> **Exercise brief**
Which lines of the material contain the word "Generating"? Show each one.

[Start of Attachment]

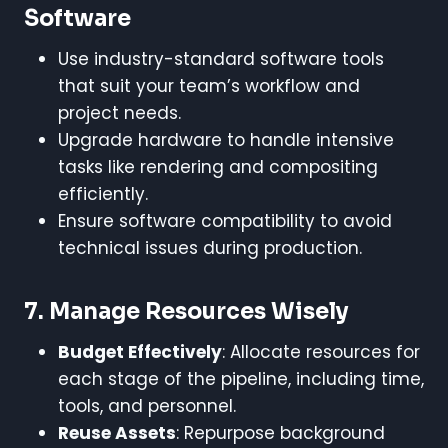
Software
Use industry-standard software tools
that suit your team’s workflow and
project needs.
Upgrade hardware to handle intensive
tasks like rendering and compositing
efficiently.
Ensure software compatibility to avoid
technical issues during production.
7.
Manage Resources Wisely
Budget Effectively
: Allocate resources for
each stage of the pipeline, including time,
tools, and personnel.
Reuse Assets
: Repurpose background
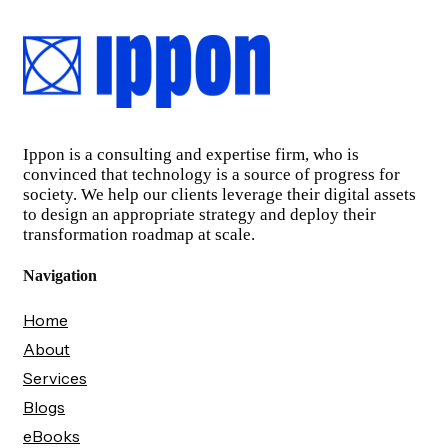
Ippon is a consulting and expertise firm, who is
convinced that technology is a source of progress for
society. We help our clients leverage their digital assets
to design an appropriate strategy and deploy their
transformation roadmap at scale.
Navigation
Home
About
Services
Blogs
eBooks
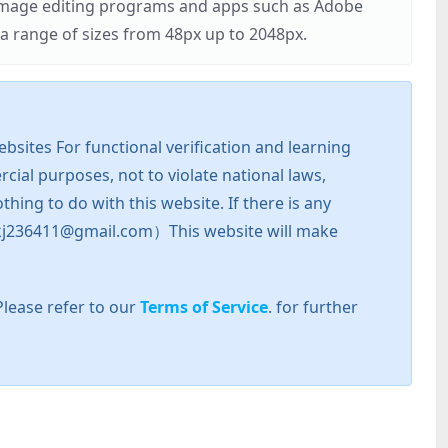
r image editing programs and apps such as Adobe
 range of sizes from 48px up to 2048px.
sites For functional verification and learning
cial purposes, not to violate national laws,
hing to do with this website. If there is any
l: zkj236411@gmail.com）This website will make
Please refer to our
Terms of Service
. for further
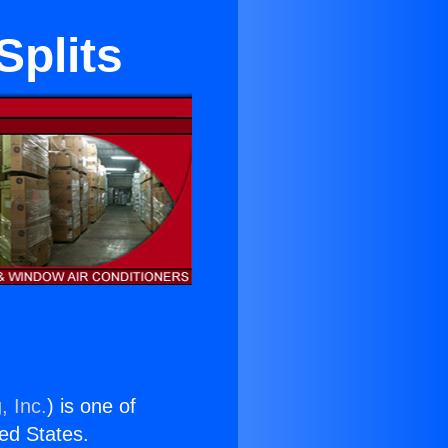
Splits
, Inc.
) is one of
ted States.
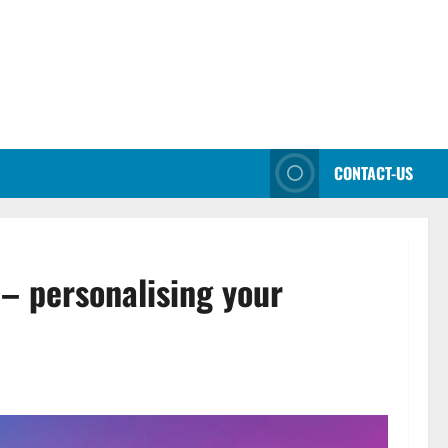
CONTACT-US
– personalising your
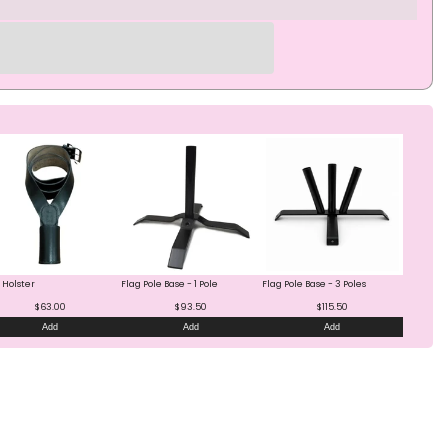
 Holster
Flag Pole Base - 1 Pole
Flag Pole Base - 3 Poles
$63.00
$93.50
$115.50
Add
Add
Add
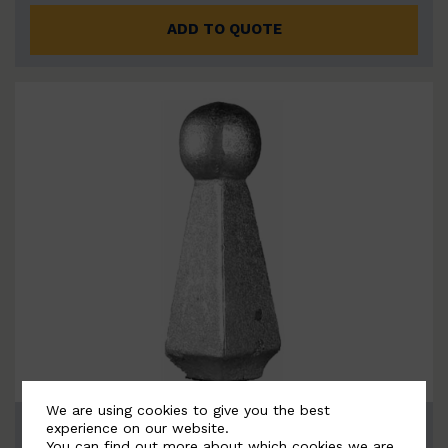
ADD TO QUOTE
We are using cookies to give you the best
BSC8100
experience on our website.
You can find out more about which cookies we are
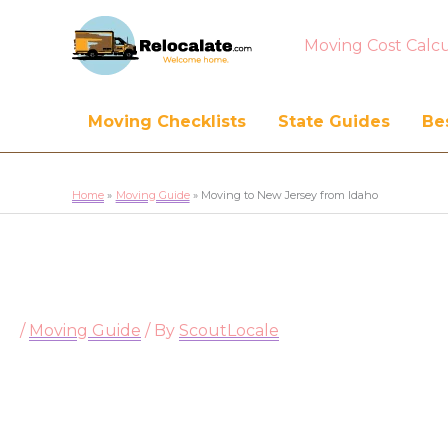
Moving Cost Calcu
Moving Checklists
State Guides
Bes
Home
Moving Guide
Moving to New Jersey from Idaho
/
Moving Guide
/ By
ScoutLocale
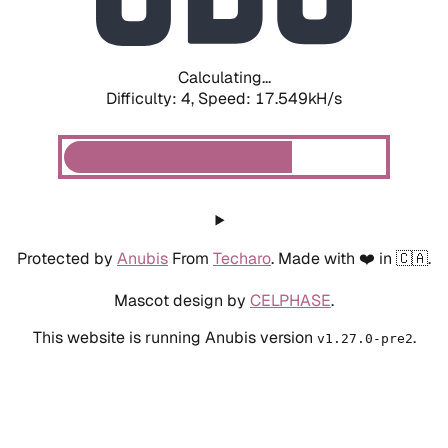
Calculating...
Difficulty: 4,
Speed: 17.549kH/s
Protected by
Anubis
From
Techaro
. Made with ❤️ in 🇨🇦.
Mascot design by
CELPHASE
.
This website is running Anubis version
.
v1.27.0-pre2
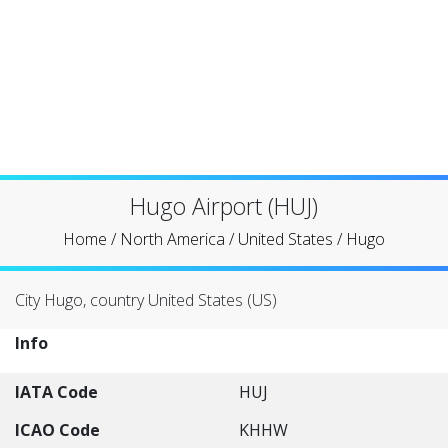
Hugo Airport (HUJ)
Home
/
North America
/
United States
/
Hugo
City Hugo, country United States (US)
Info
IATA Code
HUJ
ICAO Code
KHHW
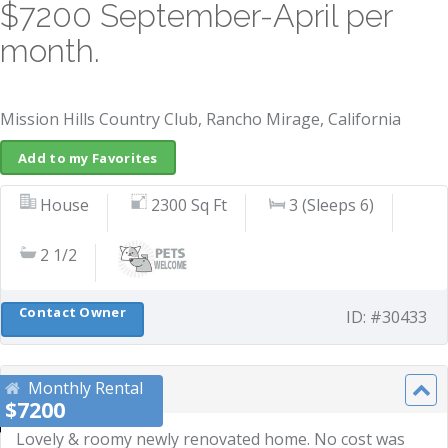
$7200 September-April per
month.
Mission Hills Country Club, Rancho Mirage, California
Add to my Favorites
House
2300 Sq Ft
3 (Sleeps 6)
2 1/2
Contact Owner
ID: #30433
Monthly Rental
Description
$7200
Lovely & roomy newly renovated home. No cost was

[End of Attachment]
[Start of Attachment]

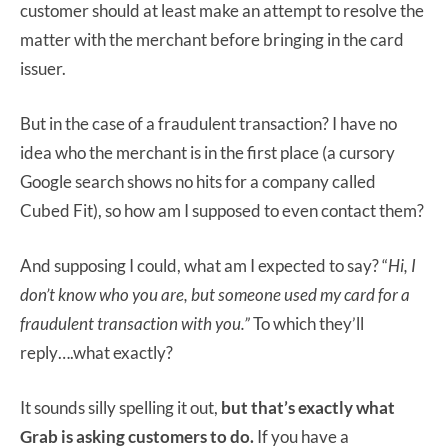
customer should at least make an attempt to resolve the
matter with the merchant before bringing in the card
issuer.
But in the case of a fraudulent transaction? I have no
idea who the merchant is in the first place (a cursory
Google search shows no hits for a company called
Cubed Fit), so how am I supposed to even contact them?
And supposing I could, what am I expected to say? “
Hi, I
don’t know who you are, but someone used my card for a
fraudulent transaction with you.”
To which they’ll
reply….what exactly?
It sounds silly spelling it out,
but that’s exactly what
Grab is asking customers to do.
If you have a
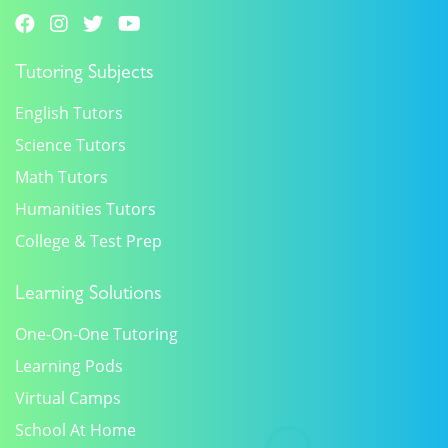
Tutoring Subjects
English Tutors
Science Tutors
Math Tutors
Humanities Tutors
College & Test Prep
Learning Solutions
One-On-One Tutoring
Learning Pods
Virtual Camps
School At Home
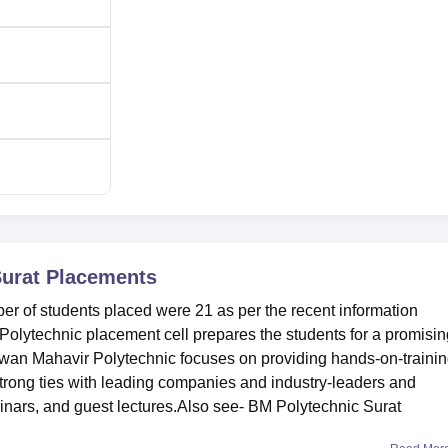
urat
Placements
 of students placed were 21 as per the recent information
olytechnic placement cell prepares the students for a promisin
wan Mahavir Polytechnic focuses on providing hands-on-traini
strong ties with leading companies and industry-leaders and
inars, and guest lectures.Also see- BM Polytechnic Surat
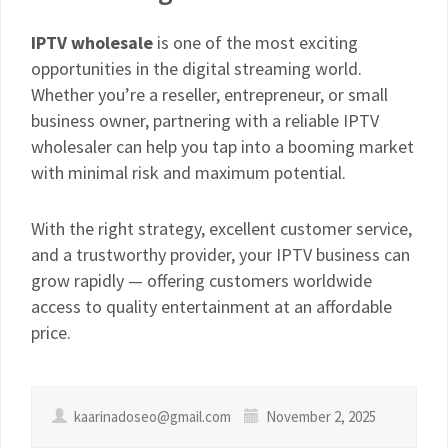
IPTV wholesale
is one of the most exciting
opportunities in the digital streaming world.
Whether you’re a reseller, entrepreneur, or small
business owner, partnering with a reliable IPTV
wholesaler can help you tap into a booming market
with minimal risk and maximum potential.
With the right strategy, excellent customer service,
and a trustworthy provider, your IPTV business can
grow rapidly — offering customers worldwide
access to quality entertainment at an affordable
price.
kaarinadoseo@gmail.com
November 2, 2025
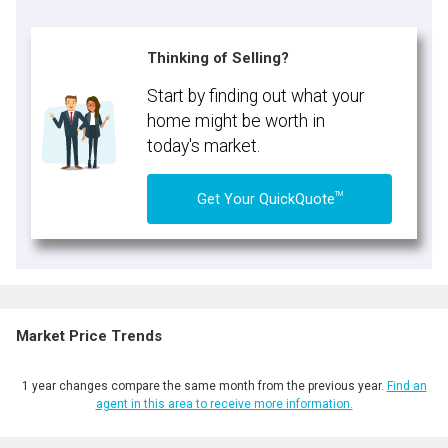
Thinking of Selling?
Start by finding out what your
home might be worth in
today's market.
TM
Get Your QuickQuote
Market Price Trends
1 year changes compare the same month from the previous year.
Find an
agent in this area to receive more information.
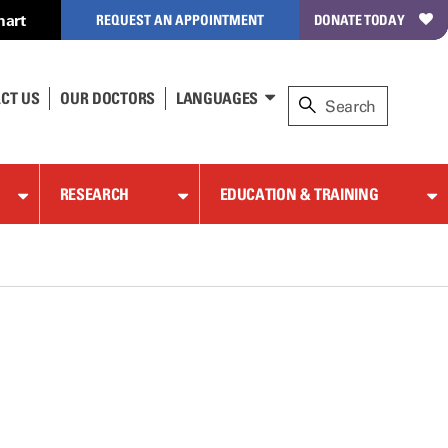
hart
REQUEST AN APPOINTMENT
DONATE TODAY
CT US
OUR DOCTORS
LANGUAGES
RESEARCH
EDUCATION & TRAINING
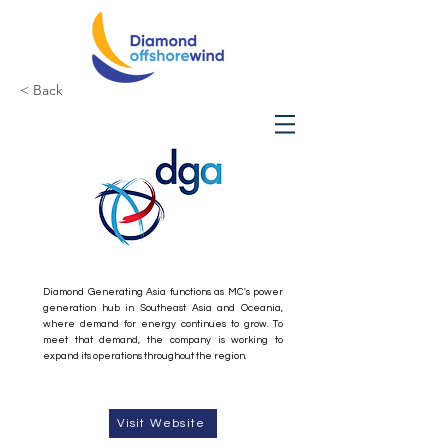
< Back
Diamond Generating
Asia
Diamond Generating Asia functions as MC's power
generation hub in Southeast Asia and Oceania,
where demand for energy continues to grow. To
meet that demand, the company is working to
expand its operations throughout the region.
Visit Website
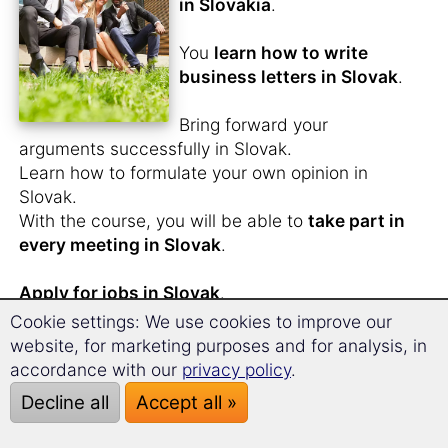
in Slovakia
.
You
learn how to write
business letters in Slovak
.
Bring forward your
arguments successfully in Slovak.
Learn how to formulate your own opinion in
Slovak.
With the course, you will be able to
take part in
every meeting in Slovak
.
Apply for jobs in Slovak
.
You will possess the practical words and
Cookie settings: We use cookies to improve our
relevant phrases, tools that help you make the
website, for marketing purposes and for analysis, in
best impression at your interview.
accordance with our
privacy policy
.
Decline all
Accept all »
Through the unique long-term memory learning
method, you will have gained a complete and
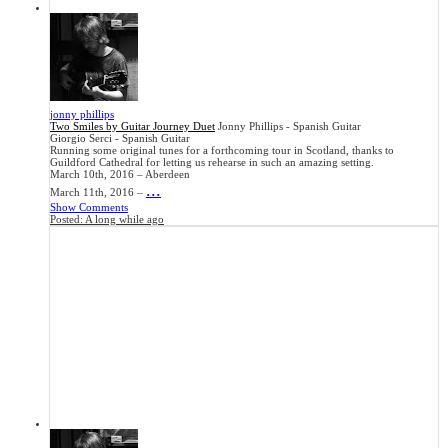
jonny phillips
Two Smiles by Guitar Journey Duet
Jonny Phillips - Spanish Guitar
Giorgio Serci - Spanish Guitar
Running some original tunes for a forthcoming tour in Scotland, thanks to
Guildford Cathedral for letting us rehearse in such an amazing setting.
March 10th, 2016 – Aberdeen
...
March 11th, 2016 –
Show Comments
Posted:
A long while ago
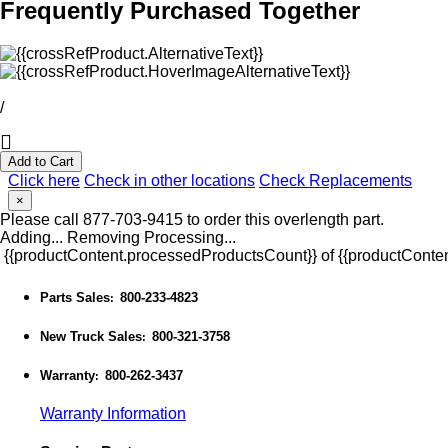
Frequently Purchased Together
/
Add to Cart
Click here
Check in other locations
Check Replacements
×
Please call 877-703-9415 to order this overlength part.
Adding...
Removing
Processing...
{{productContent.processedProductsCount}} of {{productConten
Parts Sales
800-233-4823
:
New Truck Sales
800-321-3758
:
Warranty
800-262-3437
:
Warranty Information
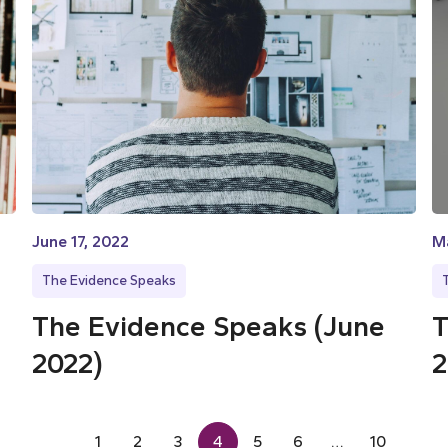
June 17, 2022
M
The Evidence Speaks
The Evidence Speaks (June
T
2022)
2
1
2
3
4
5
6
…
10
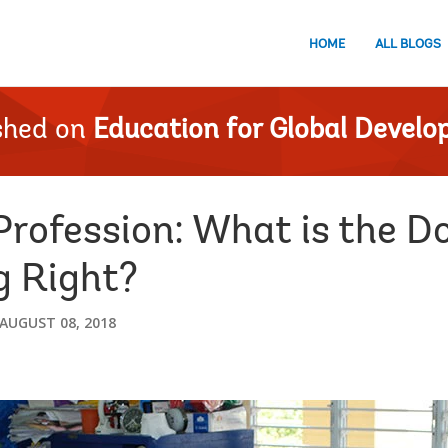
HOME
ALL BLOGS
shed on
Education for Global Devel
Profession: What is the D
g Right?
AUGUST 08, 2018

[End of Attachment]
[Start of Attachment]

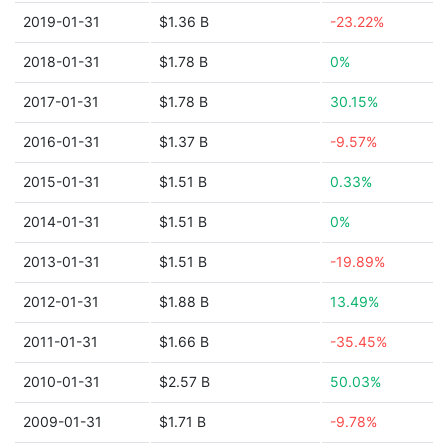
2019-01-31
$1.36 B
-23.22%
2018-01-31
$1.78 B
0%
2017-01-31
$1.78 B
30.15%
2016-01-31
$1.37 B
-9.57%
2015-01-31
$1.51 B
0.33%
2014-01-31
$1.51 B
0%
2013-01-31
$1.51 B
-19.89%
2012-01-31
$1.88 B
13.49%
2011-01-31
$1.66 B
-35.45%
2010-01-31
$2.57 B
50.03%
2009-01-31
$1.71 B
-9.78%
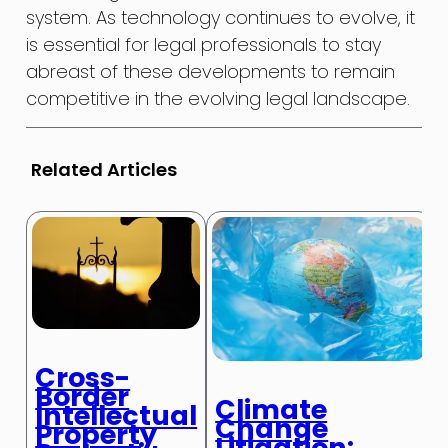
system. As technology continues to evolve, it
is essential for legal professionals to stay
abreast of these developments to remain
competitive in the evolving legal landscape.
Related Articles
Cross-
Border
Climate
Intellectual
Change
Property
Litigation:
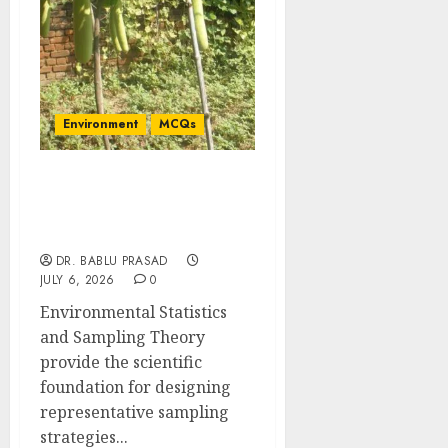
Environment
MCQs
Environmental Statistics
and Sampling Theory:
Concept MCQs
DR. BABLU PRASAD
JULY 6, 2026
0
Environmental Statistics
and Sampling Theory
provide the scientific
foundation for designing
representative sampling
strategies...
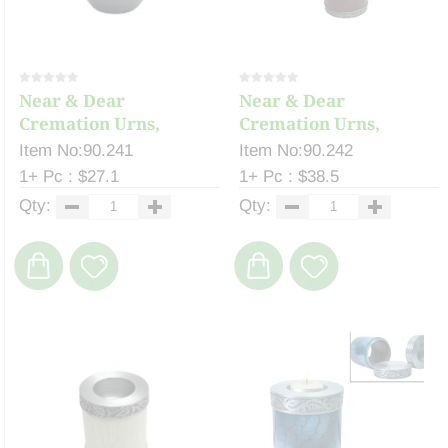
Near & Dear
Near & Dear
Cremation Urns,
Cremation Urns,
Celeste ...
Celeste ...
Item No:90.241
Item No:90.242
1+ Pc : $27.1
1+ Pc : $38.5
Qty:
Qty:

[End of Attachment]

> **Result of the exercise**
Diamond Generating
Diamond Generating Asia functions as MC's power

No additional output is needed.